A massive cargo ship turns sideways, blocking Egypt’s Suez Canal

DUBAI, UAE – A massive cargo ship has turned sideways into Egypt’s Suez Canal, blocking traffic on a crucial East-West waterway for global shipping, according to satellite data accessed Wednesday.

Narrow waterway traffic dividing mainland Africa from the Sinai Peninsula stopped on Tuesday after MV Ever Date, a Panama-flagged container ship with an owner listed in Japan, was stranded.

It wasn’t clear as soon as he made Ever Date turn sideways into the canal. GAC, a global shipping and logistics company, described Ever Data as “suffering from an interruption while transiting in a northerly direction”, without elaborating. Others blamed the strong winds for turning the ship over.

Ever’s bow touched the east wall of the canal, while its stern appeared to be perched on its west wall, according to satellite data from MarineTraffic.com. Several tugs surrounded the ship, probably trying to push it in the right way, the data show.

An image posted on Instagram by a user on another waiting cargo ship appeared to show Ever Haded embedded across the canal.

The canal authorities could not be contacted immediately early Wednesday. The ship appeared to be stranded about 6 miles north of the southern mouth of the canal near the city of Suez.

Cargo and oil tankers appeared to line up at the southern end of the Suez Canal, waiting to cross the waterway into the Mediterranean, according to MarineTraffic.

A United Nations database listed Ever Give as owned by Shoei Kisen KK, a naval leasing firm based in Imabari, Japan. The company could not be contacted immediately for comments on Wednesday. The ship had listed its destination as Rotterdam in the Netherlands before being stranded in the canal.

Evergreen Marine Corp., a major Taiwan-based shipping company, has also listed Ever Give among the ships in its fleet, and the ship bears its color scheme and logo.

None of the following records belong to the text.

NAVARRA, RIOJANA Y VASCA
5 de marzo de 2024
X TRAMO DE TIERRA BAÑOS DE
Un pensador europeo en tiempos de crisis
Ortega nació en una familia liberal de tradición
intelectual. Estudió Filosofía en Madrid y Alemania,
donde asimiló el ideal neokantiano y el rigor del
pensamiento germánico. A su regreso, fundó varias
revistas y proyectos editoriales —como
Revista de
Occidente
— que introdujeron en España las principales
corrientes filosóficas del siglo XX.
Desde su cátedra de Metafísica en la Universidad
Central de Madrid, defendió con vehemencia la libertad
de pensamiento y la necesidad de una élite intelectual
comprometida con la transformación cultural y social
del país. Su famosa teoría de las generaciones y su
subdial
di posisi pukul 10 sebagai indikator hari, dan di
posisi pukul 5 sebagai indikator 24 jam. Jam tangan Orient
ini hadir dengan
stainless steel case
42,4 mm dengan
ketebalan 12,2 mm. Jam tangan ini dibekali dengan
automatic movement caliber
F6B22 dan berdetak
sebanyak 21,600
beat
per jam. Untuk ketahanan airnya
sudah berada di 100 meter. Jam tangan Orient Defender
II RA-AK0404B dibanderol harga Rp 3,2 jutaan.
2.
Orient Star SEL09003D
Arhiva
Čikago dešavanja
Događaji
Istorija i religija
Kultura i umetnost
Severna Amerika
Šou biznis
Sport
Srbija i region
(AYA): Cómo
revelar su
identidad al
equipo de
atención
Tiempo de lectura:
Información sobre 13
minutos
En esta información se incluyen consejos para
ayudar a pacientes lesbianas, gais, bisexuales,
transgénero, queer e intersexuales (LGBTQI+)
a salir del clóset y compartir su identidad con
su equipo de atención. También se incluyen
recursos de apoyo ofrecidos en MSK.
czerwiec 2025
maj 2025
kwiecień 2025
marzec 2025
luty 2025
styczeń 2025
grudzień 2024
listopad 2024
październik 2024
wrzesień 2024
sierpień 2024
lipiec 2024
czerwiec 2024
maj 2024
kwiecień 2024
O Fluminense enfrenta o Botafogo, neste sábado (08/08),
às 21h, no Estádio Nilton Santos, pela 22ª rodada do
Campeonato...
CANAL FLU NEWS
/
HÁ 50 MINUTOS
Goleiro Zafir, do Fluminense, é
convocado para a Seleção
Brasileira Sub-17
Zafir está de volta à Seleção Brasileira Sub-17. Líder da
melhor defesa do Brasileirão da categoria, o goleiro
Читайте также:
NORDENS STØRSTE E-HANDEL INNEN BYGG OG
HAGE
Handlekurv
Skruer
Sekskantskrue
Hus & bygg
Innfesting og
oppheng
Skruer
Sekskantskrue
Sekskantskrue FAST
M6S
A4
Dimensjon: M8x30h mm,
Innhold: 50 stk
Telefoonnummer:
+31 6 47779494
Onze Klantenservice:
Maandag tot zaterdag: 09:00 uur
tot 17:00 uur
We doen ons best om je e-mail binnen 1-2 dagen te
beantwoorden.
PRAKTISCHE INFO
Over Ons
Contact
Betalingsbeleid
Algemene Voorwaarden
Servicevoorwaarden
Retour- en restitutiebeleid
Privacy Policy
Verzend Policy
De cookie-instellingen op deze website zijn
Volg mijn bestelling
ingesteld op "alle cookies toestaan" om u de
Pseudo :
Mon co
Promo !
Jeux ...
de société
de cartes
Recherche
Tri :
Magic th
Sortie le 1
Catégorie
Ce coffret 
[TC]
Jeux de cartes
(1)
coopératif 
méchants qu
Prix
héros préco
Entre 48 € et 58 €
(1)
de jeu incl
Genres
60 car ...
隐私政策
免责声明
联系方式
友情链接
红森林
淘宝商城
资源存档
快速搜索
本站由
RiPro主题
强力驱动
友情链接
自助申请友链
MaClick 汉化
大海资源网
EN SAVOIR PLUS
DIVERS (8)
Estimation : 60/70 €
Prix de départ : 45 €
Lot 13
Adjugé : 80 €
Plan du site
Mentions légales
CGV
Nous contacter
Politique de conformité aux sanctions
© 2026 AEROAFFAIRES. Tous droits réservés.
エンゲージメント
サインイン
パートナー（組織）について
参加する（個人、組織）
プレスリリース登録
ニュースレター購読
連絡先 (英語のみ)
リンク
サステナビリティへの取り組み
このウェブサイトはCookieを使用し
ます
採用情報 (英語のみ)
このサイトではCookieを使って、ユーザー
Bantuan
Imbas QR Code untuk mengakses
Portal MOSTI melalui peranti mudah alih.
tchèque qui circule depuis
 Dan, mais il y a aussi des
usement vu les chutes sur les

Evergreen could not be reached immediately for comment, although Taiwan’s Central News Agency quoted unidentified company sources as saying the ship was overwhelmed by strong winds as it entered the Suez Canal in the Red Sea, but none of its containers sank. .

Ever Date, built in 2018, with a length of almost 400 meters and a width of 59 meters, is one of the largest cargo ships in the world.

Opened in 1869, the Suez Canal provides a crucial link for the transportation of oil, natural gas and goods from east to west. About 10% of world trade is in waterways and remains one of the biggest currency winners in Egypt. In 2015, the government of President Abdel-Fattah el-Sissi completed a major extension of the canal, allowing it to house the largest ships in the world.

___

Associated Press writer Taijing Wu of Taipei, Taiwan, contributed to the report.